Emre, a young and dedicated prosecutor, is newly appointed to a small town hit by a water crisis and political scandals. After an initial welcome, he experiences an increasing number of tense interactions and is reluctantly dragged into local politics. When Emre forms a bond with the owner of the local newspaper, pressure escalates under heated rumors.

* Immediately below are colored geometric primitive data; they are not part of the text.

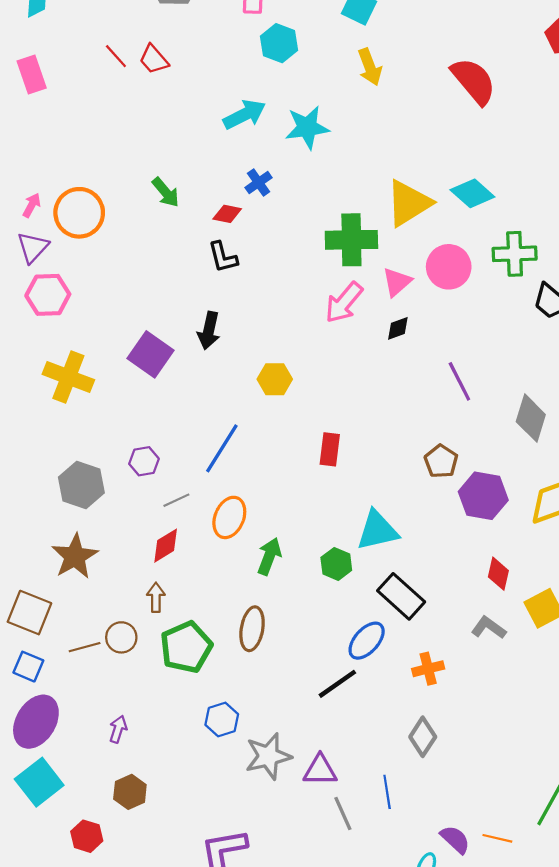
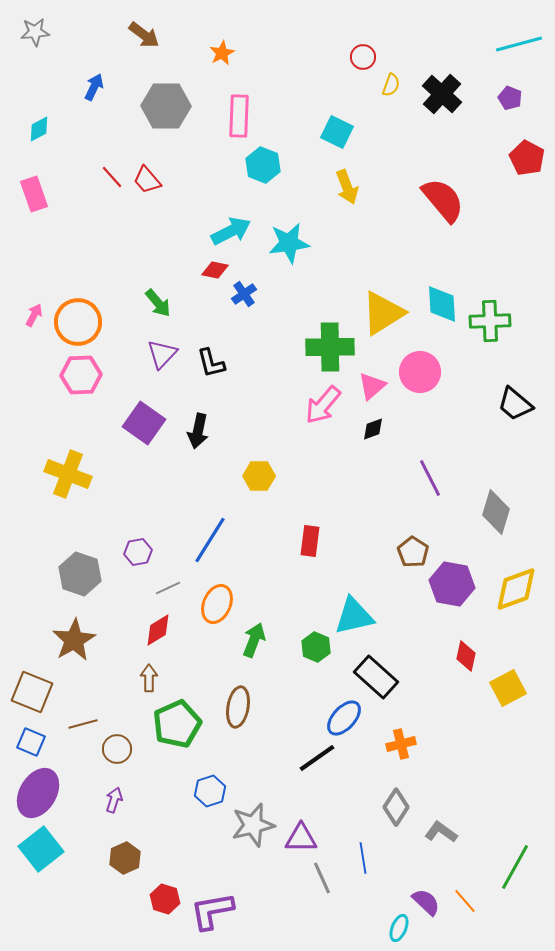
cyan diamond: (472, 193) -> (442, 304), turned 45
red diamond: (227, 214) -> (215, 270), moved
purple triangle: (33, 247) -> (162, 354), moved
green cross: (515, 254) -> (490, 321), moved
pink hexagon: (48, 295) -> (81, 375), moved
purple square: (150, 354) -> (144, 423), moved
gray L-shape: (489, 628) -> (441, 832), moved
brown circle: (121, 637) -> (117, 749), moved
red hexagon: (87, 836) -> (165, 899), moved
orange line: (497, 838) -> (465, 901), turned 36

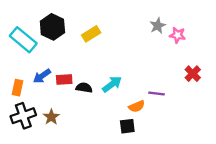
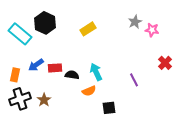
yellow rectangle: (91, 34) -> (88, 29), moved
cyan arrow: (112, 84) -> (96, 72), turned -78
purple line: (157, 94) -> (134, 80), turned 56
orange semicircle: (137, 106) -> (89, 91), moved

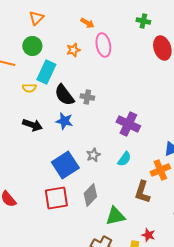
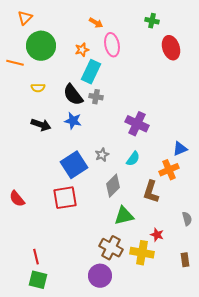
orange triangle: (36, 18) -> (25, 18), moved
green circle: (32, 46) -> (41, 46), size x1.5
cyan rectangle: (46, 72) -> (91, 72), moved
gray diamond: (90, 195) -> (113, 186), moved

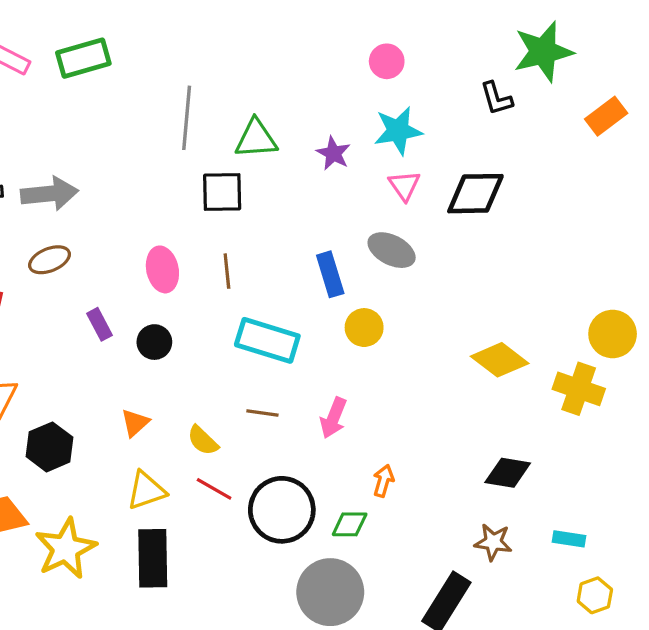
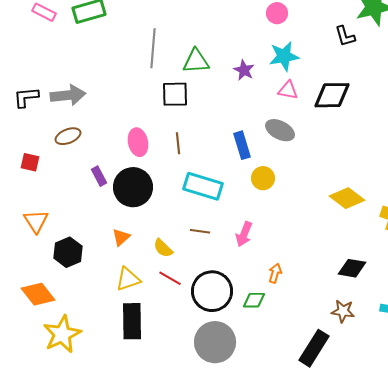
pink triangle: (404, 186) -> (288, 90), turned -45
black circle: (154, 342) -> (133, 187), size x1.8
yellow star: (66, 549) -> (62, 334), moved
gray circle: (330, 592) -> (215, 342), moved

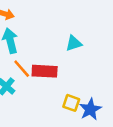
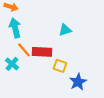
yellow square: (71, 103) -> (60, 66), moved

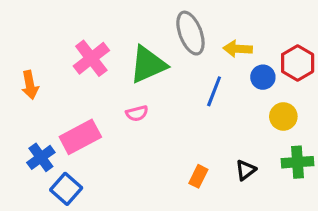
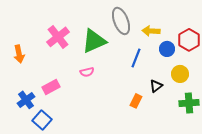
pink rectangle: (80, 137) -> (51, 87), size x0.7
black triangle: (246, 170) -> (156, 86), moved
orange rectangle: (198, 176) -> (136, 101), moved

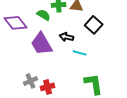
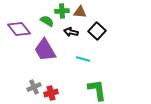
black arrow: (67, 37) -> (71, 32), moved

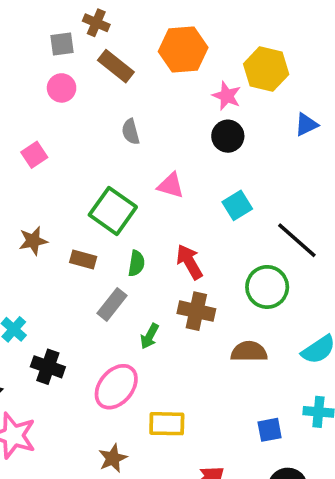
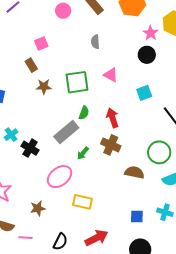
green square: (113, 211) -> (77, 82), turned 35
brown star: (33, 241) -> (44, 87), moved
brown rectangle: (83, 259) -> (31, 65), moved, turned 32
green circle: (267, 287) -> (159, 152), moved
gray rectangle: (112, 304) -> (66, 132), size x1.4
black cross: (48, 367) -> (30, 148), moved
brown star: (113, 458) -> (38, 208), moved

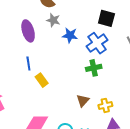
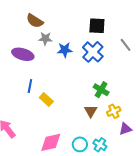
purple ellipse: (28, 31) -> (23, 54), turned -45
blue line: (28, 64) -> (30, 86), turned 32
green cross: (94, 68) -> (101, 90), moved, turned -35

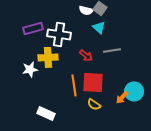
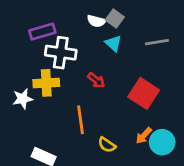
purple rectangle: (33, 28) -> (42, 32), moved
gray line: (112, 50) -> (157, 42), moved
red square: (93, 82) -> (144, 93), moved, turned 30
cyan circle: (134, 91) -> (162, 142), moved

Compassion is in almost as short supply as water in Emin Alper’s sardonic, seething parched parable about small-town corruption in chokingly patriarchal rural Turkey. Featuring a manhunt that echoes a wild boar hunt and a mirage-like lake whose waters may or may not be toxic, here, the cool filmmaking is subtler than the metaphors. But then, when it comes to homophobia, misogyny, masculine crisis, and the other attendant cruelties of the depicted strongman-led society, these are not subtle times.

The 18th Free Zone (website) will be officially opened on November 3 in Belgrade (Mts Dvorana, 6:30 p.m.), Niš (7 pm, Cineplex), and Novi Sad (7:30 p.m., Arena Cineplex) with the cinema premiere of the film Triangle of Sorrows crowned with the Palme d’Or, directed by Ruben Estlund. Tickets for the opening ceremony in Belgrade are on sale at the ticket office of the MTS Dvorana (Dom Sindikata) and online via Ticket.rs, at a price of 750 dinars.

And this year, part of the film program of the Free Zone will be screened in the entire country of Serbia, because the KinoCauch platform will host the online Free Zone from November 9 to 23.

This year’s festival was supported by the MEDIA subprogram of the Creative Europe program, the Ministry of Culture and Information of the Republic of Serbia, the Reconstruction Women’s Fund, the Secretariat for Culture of the City of Belgrade, the City Administration for Culture of the City of Novi Sad, and the Film Center of Serbia and the French Institute.